Ring1B and Suv39h1 delineate distinct chromatin states at bivalent genes during early mouse lineage commitment

Olivia Alder, Fabrice Lavial, Anne Helness, Emily Brookes, Sandra Pinho, Anil Chandrashekran, Philippe Arnaud, Ana Pombo, Laura O'Neill, Véronique Azuara

Research output: Contribution to journalArticlepeer-review

94 Scopus citations

Abstract

Pluripotent cells develop within the inner cell mass of blastocysts, a mosaic of cells surrounded by an extra-embryonic layer, the trophectoderm.

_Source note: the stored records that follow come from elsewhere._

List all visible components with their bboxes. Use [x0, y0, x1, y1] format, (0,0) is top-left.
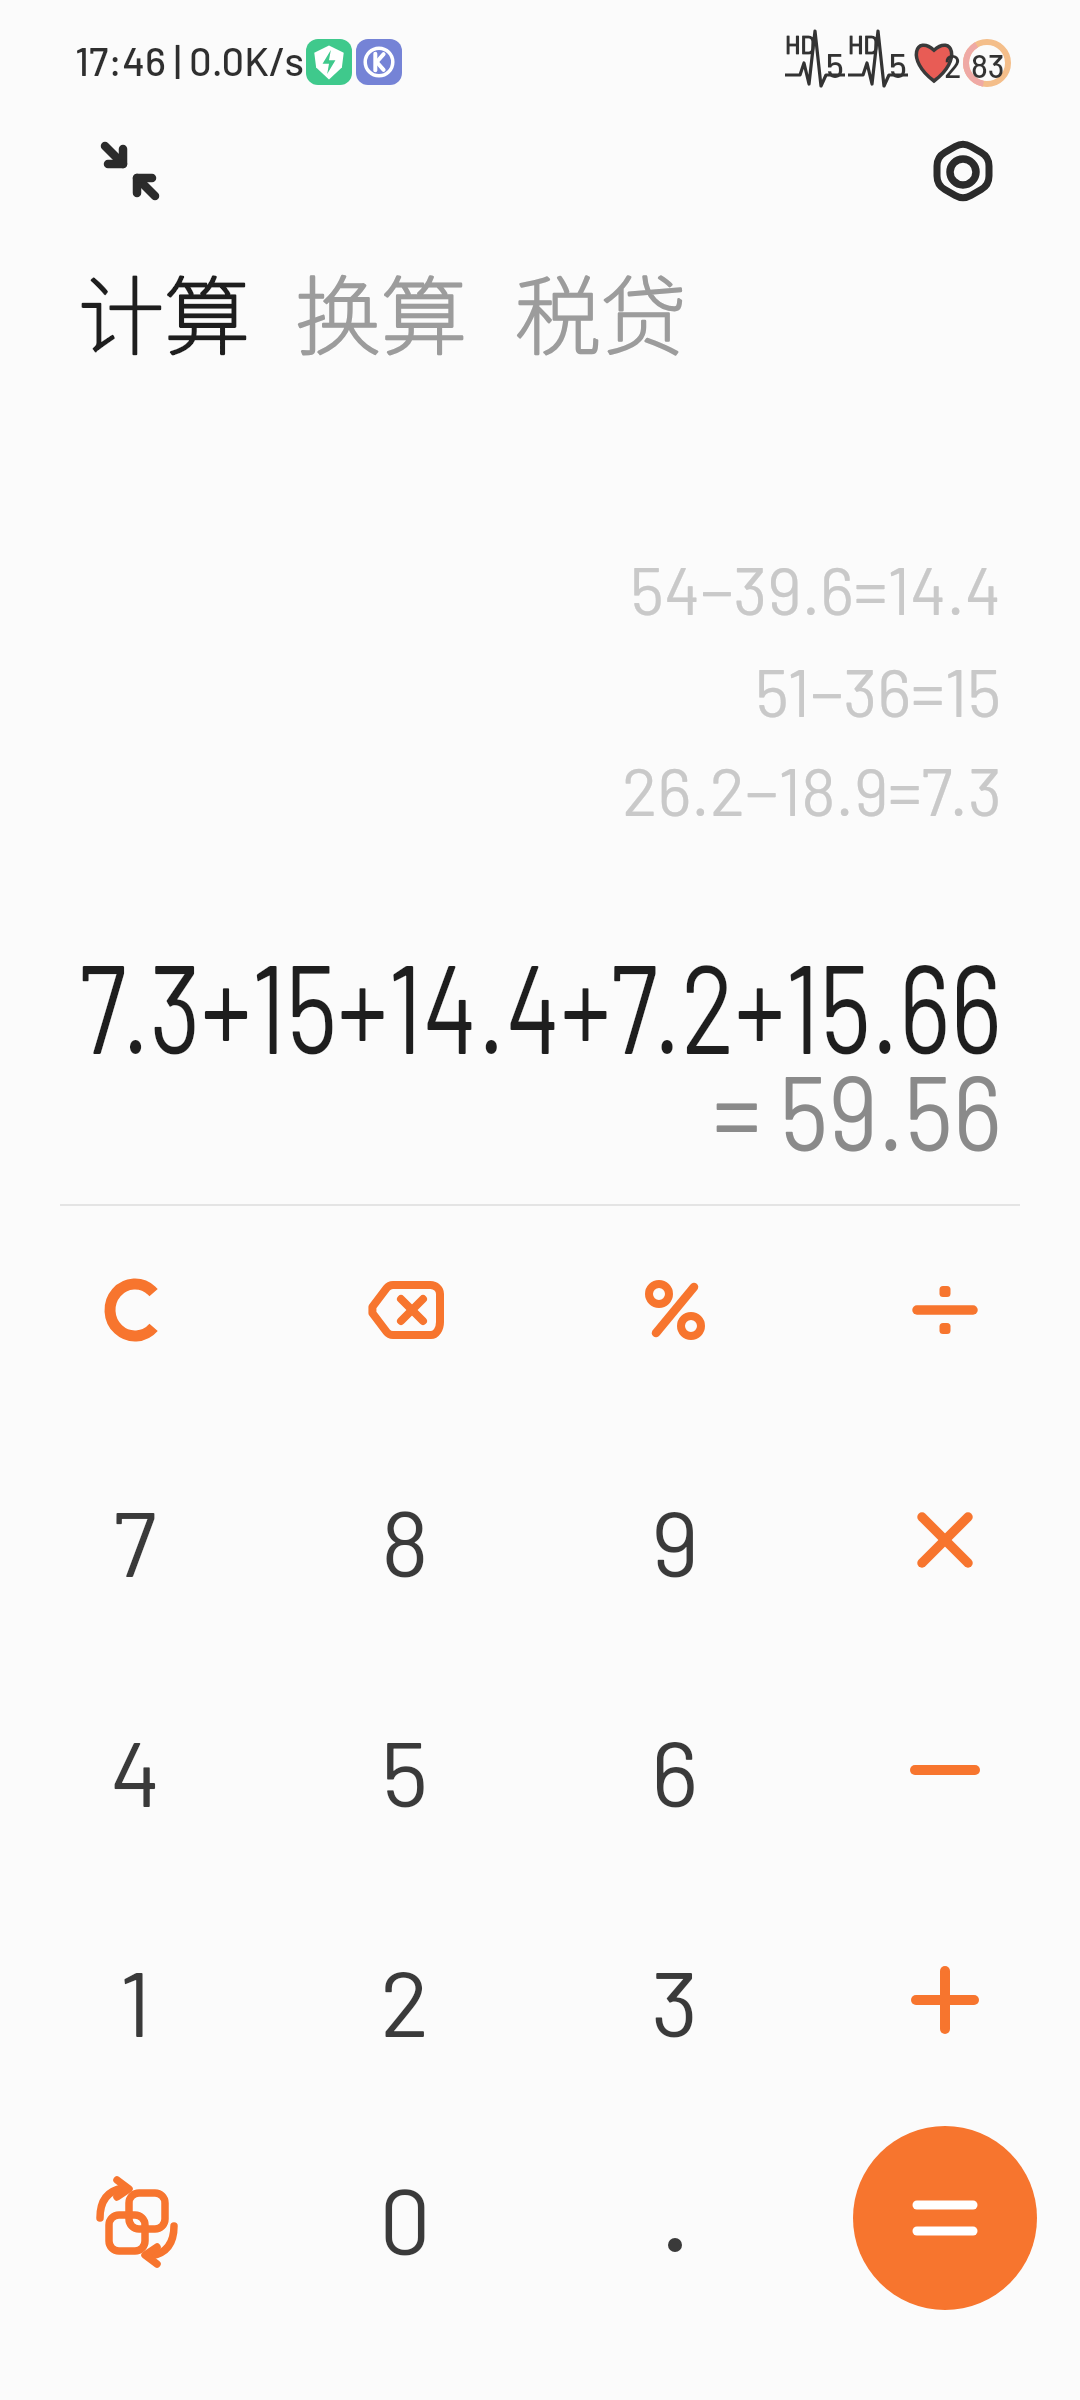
staticText: 2 — [380, 1945, 430, 2055]
button[interactable] — [0, 2103, 270, 2333]
button[interactable]: 计算 — [78, 248, 250, 373]
staticText: 51−36=15 — [755, 651, 1002, 730]
staticText: 税贷 — [515, 248, 687, 373]
staticText: HD — [848, 30, 879, 59]
staticText: 8 — [381, 1485, 429, 1595]
button[interactable] — [810, 1195, 1080, 1425]
staticText: 1 — [119, 1945, 152, 2055]
staticText: 7.3+15+14.4+7.2+15.66 — [79, 929, 1002, 1079]
staticText: 计算 — [78, 248, 250, 373]
button[interactable] — [270, 1195, 540, 1425]
staticText: 2 — [944, 46, 962, 84]
button[interactable] — [540, 2103, 810, 2333]
staticText: 税贷 — [515, 248, 687, 373]
staticText: 5 — [826, 44, 844, 85]
button[interactable]: 4 — [0, 1655, 270, 1885]
button[interactable]: 9 — [540, 1425, 810, 1655]
button[interactable] — [810, 1885, 1080, 2115]
staticText: 3 — [651, 1945, 699, 2055]
button[interactable]: 3 — [540, 1885, 810, 2115]
button[interactable]: 0 — [270, 2103, 540, 2333]
button[interactable]: 2 — [270, 1885, 540, 2115]
button[interactable] — [853, 2126, 1037, 2310]
button[interactable]: 5 — [270, 1655, 540, 1885]
button[interactable]: 6 — [540, 1655, 810, 1885]
button[interactable]: 8 — [270, 1425, 540, 1655]
staticText: = 59.56 — [713, 1046, 1002, 1172]
button[interactable]: 换算 — [295, 248, 467, 373]
staticText: 4 — [110, 1715, 161, 1825]
staticText: 计算 — [78, 248, 250, 373]
button[interactable] — [810, 1425, 1080, 1655]
staticText: 0 — [379, 2163, 431, 2273]
staticText: 9 — [651, 1485, 699, 1595]
button[interactable]: 7 — [0, 1425, 270, 1655]
staticText: 26.2−18.9=7.3 — [622, 750, 1002, 829]
button[interactable]: 1 — [0, 1885, 270, 2115]
button[interactable]: 税贷 — [515, 248, 687, 373]
button[interactable] — [928, 136, 998, 206]
staticText: 6 — [651, 1715, 699, 1825]
staticText: 换算 — [295, 248, 467, 373]
staticText: 54−39.6=14.4 — [630, 549, 1002, 628]
staticText: HD — [785, 30, 816, 59]
staticText: 换算 — [295, 248, 467, 373]
button[interactable] — [0, 1195, 270, 1425]
staticText: 7 — [113, 1485, 157, 1595]
staticText: 5 — [889, 44, 907, 85]
button[interactable] — [810, 1655, 1080, 1885]
button[interactable] — [540, 1195, 810, 1425]
staticText: 5 — [381, 1715, 429, 1825]
staticText: 83 — [971, 46, 1005, 84]
button[interactable] — [810, 2103, 1080, 2333]
staticText: 17:46 | 0.0K/s — [75, 36, 305, 84]
button[interactable] — [95, 135, 165, 205]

We show that a set of somatic lineage regulators (including Hox, Gata and Sox factors) that carry bivalent chromatin enriched in H3K27me3 and H3K4me2 are selectively targeted by Suv39h1-mediated H3K9me3 and de novo DNA methylation in extra-embryonic versus embryonic (pluripotent) lineages, as assessed both in blastocyst-derived stem cells and in vivo. This stably repressed state is linked with a loss of gene priming for transcription through the exclusion of PRC1 (Ring1B) and RNA polymerase II complexes at bivalent, lineage-inappropriate genes upon trophoblast lineage commitment. Collectively, our results suggest a mutually exclusive role for Ring1B and Suv39h1 in regulating distinct chromatin states at key developmental genes and propose a novel mechanism by which lineage specification can be reinforced during early development.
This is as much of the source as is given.